There was no little surprise when it was learned that Dan DeMille was really to sail. Many of the idle voyagers ventured the opinion that he would try to desert the boat in mid-ocean if he saw a chance to get back to his club on a west-bound steamer. But DeMille, big, indolent, and indifferent, smiled care­lessly, and hoped he wouldn't bother anybody if he "stuck to the ship" until the end.

For a time the sea and the sky and the talk of the crowd were enough for the joy of living. But after a few peaceful days there was a lull, and it was then that Monty gained the nick­name of Aladdin, which clung to him. From somewhere, from the hold or the rigging or from under the sea, he brought forth four darkies from the south who strummed guitars and sang ragtime melodies. More than once during the voyage they were useful.

"Peggy," said Brewster one day, when the sky was particularly clear and things were quiet on deck, "on the whole I prefer this to crossing the North River on a ferry. I rather like it, don't you?"
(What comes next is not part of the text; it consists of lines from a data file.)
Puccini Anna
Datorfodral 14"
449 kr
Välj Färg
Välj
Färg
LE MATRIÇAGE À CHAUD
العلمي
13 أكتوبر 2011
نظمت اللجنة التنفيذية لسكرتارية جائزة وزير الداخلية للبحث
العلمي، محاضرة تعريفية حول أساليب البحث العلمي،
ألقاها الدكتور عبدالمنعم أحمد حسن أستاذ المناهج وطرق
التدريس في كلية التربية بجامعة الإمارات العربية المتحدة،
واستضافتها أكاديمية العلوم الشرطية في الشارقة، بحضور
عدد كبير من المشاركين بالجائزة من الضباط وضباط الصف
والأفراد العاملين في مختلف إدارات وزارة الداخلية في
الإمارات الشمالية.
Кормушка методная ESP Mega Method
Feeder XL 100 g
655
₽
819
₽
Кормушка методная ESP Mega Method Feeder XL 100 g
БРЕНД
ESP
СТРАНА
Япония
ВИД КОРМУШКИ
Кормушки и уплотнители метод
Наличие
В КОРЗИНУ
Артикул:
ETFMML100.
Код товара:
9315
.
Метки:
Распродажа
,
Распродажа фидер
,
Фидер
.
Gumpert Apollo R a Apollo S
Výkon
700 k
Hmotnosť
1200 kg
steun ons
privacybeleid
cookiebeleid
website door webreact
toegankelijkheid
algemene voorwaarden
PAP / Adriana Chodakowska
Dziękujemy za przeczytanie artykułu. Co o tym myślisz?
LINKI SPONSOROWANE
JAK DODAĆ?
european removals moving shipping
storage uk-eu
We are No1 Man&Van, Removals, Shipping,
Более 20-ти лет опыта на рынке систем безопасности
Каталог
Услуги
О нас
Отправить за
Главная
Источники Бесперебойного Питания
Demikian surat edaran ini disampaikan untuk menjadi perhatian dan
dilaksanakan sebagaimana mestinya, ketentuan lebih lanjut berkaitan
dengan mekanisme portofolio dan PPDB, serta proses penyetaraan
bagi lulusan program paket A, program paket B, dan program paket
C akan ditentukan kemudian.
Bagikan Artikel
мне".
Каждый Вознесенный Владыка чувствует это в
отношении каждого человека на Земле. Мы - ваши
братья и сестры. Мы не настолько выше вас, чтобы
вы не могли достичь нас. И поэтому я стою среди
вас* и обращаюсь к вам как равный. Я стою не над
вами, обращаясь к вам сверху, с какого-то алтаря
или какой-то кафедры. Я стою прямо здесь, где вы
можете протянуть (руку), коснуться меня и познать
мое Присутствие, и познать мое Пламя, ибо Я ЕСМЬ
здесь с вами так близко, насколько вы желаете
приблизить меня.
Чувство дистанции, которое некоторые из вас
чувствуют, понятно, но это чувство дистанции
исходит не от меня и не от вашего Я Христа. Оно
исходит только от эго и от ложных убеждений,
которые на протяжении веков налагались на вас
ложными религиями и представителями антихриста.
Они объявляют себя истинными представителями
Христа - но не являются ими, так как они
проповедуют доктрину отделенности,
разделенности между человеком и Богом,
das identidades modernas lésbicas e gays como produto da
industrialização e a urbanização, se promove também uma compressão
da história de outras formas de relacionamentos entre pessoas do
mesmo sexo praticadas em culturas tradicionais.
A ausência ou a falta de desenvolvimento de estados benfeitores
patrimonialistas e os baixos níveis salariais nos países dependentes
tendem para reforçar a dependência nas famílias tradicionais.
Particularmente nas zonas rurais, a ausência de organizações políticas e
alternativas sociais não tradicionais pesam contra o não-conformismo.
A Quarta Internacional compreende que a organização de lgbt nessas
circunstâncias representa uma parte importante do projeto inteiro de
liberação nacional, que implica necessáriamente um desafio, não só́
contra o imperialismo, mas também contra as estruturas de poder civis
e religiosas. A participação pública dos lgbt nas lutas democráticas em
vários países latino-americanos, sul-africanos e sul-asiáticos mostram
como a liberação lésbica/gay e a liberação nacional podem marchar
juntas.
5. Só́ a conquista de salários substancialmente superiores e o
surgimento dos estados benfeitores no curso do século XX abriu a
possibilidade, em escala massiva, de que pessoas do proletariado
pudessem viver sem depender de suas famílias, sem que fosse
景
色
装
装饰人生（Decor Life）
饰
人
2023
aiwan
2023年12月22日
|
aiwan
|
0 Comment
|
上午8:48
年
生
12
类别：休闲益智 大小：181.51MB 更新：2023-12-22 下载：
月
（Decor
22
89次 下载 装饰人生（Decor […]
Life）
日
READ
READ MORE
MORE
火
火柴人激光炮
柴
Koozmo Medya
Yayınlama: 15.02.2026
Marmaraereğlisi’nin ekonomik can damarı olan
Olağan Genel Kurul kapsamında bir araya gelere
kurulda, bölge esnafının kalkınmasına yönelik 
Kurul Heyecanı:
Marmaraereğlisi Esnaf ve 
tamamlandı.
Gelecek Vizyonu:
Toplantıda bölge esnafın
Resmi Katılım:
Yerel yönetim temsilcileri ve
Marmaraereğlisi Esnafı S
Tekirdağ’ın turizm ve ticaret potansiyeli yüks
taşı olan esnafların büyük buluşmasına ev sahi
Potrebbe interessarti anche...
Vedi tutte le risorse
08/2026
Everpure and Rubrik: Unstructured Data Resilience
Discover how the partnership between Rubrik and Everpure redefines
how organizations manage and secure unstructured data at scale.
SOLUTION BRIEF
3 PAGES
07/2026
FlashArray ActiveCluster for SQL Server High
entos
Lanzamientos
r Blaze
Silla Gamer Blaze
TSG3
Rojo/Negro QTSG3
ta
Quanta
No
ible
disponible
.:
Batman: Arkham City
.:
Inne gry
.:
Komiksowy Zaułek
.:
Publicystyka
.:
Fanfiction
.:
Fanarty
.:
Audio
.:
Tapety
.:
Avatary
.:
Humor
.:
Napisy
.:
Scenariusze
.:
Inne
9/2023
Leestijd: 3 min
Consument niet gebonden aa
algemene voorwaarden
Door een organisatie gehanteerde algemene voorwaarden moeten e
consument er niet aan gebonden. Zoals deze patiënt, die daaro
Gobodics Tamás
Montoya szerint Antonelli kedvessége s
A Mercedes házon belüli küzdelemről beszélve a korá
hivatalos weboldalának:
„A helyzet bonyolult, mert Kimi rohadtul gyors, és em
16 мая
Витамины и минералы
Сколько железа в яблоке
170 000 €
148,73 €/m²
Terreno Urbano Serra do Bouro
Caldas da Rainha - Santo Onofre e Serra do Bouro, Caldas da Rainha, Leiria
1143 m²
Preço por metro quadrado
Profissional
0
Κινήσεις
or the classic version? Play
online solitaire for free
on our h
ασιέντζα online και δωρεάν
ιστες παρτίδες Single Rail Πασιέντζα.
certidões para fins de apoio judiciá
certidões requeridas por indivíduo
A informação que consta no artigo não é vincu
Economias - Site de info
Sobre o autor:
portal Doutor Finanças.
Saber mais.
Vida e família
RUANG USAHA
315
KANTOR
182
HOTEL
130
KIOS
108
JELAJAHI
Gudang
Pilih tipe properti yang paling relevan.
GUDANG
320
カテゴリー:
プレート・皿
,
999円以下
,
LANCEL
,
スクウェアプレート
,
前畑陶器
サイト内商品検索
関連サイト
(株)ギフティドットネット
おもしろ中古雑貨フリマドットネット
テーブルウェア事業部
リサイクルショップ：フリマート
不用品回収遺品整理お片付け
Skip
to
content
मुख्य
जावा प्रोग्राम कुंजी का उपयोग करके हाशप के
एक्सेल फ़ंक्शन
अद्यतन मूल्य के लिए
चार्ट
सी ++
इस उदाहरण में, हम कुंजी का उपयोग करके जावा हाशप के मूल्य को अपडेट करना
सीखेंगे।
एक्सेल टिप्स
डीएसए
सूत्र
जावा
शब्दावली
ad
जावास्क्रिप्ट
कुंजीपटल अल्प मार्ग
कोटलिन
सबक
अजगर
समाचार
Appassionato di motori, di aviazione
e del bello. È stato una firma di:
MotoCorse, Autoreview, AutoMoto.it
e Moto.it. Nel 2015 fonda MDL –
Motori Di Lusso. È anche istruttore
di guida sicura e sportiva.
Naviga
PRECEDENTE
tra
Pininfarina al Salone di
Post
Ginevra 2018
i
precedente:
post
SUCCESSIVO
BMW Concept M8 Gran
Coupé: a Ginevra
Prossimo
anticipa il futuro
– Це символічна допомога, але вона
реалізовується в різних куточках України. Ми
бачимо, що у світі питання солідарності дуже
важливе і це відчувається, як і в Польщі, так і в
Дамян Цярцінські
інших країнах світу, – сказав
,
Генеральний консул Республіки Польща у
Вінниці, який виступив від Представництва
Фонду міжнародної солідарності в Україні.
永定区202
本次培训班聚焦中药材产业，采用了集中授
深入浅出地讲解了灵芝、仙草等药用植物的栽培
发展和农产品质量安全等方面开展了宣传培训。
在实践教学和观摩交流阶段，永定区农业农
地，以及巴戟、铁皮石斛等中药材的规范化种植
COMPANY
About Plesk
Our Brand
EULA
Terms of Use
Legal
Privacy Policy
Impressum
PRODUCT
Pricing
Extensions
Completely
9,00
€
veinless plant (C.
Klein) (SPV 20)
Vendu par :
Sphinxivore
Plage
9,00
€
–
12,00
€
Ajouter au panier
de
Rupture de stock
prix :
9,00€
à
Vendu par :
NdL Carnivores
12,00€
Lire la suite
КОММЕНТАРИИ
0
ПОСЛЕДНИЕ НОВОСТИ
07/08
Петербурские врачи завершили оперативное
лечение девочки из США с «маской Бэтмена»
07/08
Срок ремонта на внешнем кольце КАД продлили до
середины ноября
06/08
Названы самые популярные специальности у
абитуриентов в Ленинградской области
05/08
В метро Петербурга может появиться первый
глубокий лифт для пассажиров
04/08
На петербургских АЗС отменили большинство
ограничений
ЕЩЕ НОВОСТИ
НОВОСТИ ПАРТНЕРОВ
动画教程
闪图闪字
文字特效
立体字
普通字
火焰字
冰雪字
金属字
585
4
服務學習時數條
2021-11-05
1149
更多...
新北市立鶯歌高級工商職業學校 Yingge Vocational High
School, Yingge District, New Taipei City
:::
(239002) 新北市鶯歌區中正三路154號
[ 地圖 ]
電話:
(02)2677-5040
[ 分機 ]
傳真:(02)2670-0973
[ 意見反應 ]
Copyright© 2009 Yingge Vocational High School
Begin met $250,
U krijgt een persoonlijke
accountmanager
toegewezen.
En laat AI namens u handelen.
"It seems like a dream," she cried, her eyes bright, her hair blowing in the wind.

"And, Peggy, do you know what I tucked away in a chest down in my cabin? A lot of books that you like — some from the old garret. I've saved them to read on rainy days."

Peggy did not speak, but the blood began to creep into her face and she looked wistfully across the water. Then she smiled.

"I didn't know you could save anything," she said, weakly.

"Come now, Peggy, that is too much."

"I didn't mean to hurt you. But you must not forget, Monty, that there are other years to follow this one. Do you know what I mean?"

"Peggy, dear, please don't lecture me," he begged, so piteously that she could not be serious.